Interpretive Summary:

Technical Abstract: A new rice (Oryza sativa L.) mapping population consisting of 123 'TeQing'-into-'Lemont' backcross introgression lines (TILs) (Reg. No. MP-5, NSL 477436 MAP) was developed by the USDA-ARS Rice Research Unit at the Texas A&M University System AgriLife Research and Extension Center at Beaumont, TX, in cooperation with the Texas AgriLife Research and Extension Center, the USDA-ARS Dale Bumpers National Rice Research Center, the Arkansas Agricultural Experiment Station, and the International Rice Research Institute. One of the most studied and phenotypically characterized rice mapping populations available today is a set of 280 Lemont × TeQing recombinant inbred lines, which has been used by various groups to molecularly map more than 250 agronomically important loci. The current set of 123 TILs containing molecularly tagged portions of the indica TeQing genome now introgressed into the genetic background of Lemont, a U.S. tropical japonica rice cultivar, was developed to support efforts to fine map and further evaluate the previously mapped TeQing loci for their breeding value within a tropical japonica rice breeding program.
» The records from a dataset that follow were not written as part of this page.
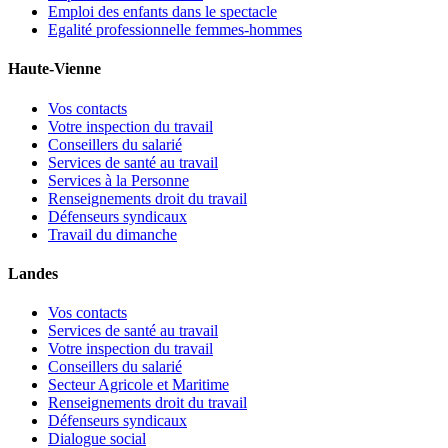
Emploi des enfants dans le spectacle
Egalité professionnelle femmes-hommes
Haute-Vienne
Vos contacts
Votre inspection du travail
Conseillers du salarié
Services de santé au travail
Services à la Personne
Renseignements droit du travail
Défenseurs syndicaux
Travail du dimanche
Landes
Vos contacts
Services de santé au travail
Votre inspection du travail
Conseillers du salarié
Secteur Agricole et Maritime
Renseignements droit du travail
Défenseurs syndicaux
Dialogue social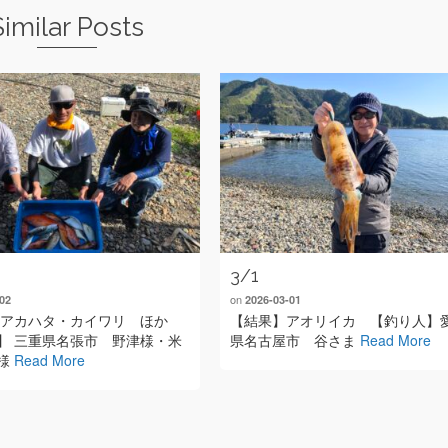
Similar Posts
3/1
on
02
2026-03-01
 アカハタ・カイワリ ほか
【結果】アオリイカ 【釣り人】
】 三重県名張市 野津様・米
県名古屋市 谷さま
Read More
様
Read More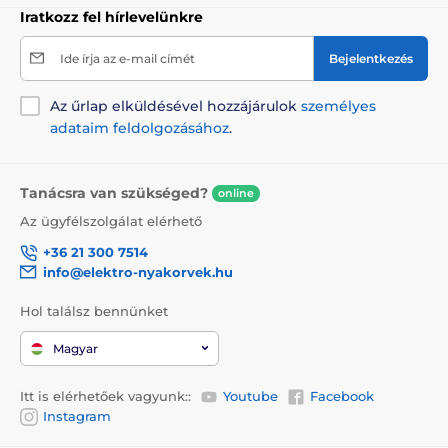
Iratkozz fel hírlevelünkre
Ide írja az e-mail címét
Bejelentkezés
Az űrlap elküldésével hozzájárulok
személyes
adataim feldolgozásához
.
Tanácsra van szükséged?
online
Az ügyfélszolgálat elérhető
+36 21 300 7514
info@elektro-nyakorvek.hu
Hol találsz bennünket
Magyar
Itt is elérhetőek vagyunk::
Youtube
Facebook
Instagram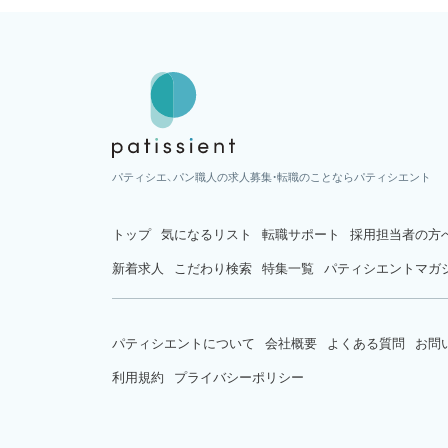
パティシエ、パン職人の求人募集・転職のことならパティシエント
トップ
気になるリスト
転職サポート
採用担当者の方
新着求人
こだわり検索
特集一覧
パティシエントマガ
パティシエントについて
会社概要
よくある質問
お問
利用規約
プライバシーポリシー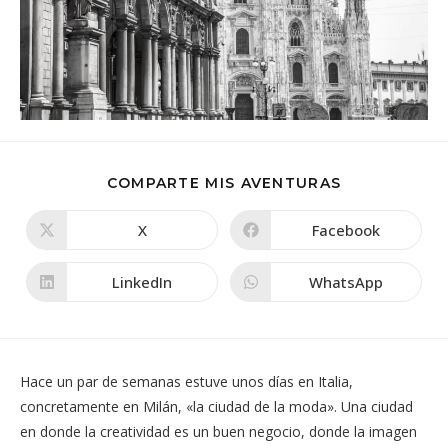
COMPARTIR
COMPARTE MIS AVENTURAS
ESTE
CONTENIDO
X
Facebook
Se
Se
abre
abre
en
en
una
una
LinkedIn
WhatsApp
Se
Se
nueva
nueva
abre
abre
ventana
ventana
en
en
una
una
nueva
nueva
ventana
ventana
Hace un par de semanas estuve unos días en Italia,
concretamente en Milán, «la ciudad de la moda». Una ciudad
en donde la creatividad es un buen negocio, donde la imagen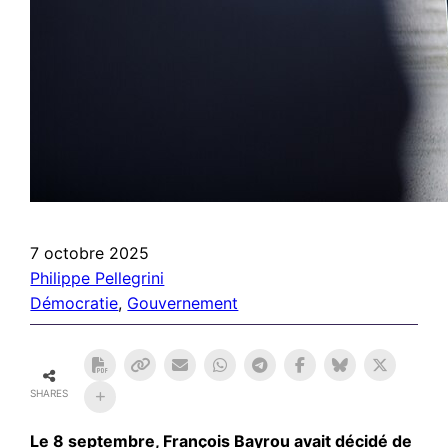
7 octobre 2025
Philippe Pellegrini
Démocratie
, 
Gouvernement
SHARES
Le 8 septembre, François Bayrou avait décidé de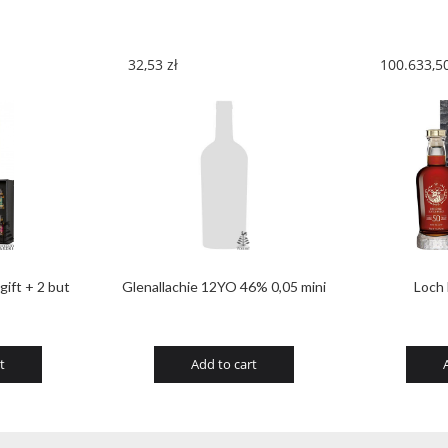
32,53
zł
100.633,5
ift + 2 but
Glenallachie 12YO 46% 0,05 mini
Loch
t
Add to cart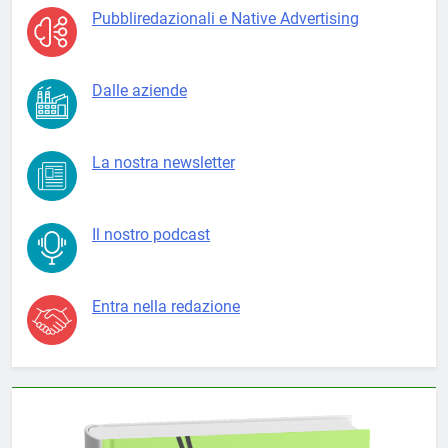
Pubbliredazionali e Native Advertising
Dalle aziende
La nostra newsletter
Il nostro podcast
Entra nella redazione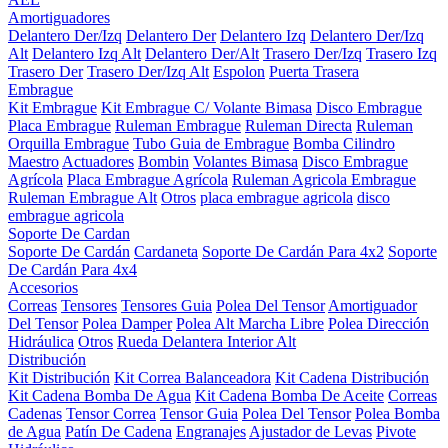
Amortiguadores
Delantero Der/Izq
Delantero Der
Delantero Izq
Delantero Der/Izq
Alt
Delantero Izq Alt
Delantero Der/Alt
Trasero Der/Izq
Trasero Izq
Trasero Der
Trasero Der/Izq Alt
Espolon
Puerta Trasera
Embrague
Kit Embrague
Kit Embrague C/ Volante Bimasa
Disco Embrague
Placa Embrague
Ruleman Embrague
Ruleman Directa
Ruleman
Orquilla Embrague
Tubo Guia de Embrague
Bomba Cilindro
Maestro
Actuadores
Bombin
Volantes Bimasa
Disco Embrague
Agrícola
Placa Embrague Agrícola
Ruleman Agricola Embrague
Ruleman Embrague Alt
Otros
placa embrague agricola
disco
embrague agricola
Soporte De Cardan
Soporte De Cardán
Cardaneta
Soporte De Cardán Para 4x2
Soporte
De Cardán Para 4x4
Accesorios
Correas
Tensores
Tensores Guia
Polea Del Tensor
Amortiguador
Del Tensor
Polea Damper
Polea Alt Marcha Libre
Polea Dirección
Hidráulica
Otros
Rueda Delantera Interior Alt
Distribución
Kit Distribución
Kit Correa Balanceadora
Kit Cadena Distribución
Kit Cadena Bomba De Agua
Kit Cadena Bomba De Aceite
Correas
Cadenas
Tensor Correa
Tensor Guia
Polea Del Tensor
Polea Bomba
de Agua
Patín De Cadena
Engranajes
Ajustador de Levas
Pivote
The utility of the TILs was documented by verifying previously reported qualitative trait loci (QTLs) for Lemont and TeQing heading time. As a set of molecularly characterized chromosome-segment substitution lines, the TILs are useful for QTL verification, de novo mapping, and evaluation of the agronomic value of indica loci to a tropical japonica rice breeding program.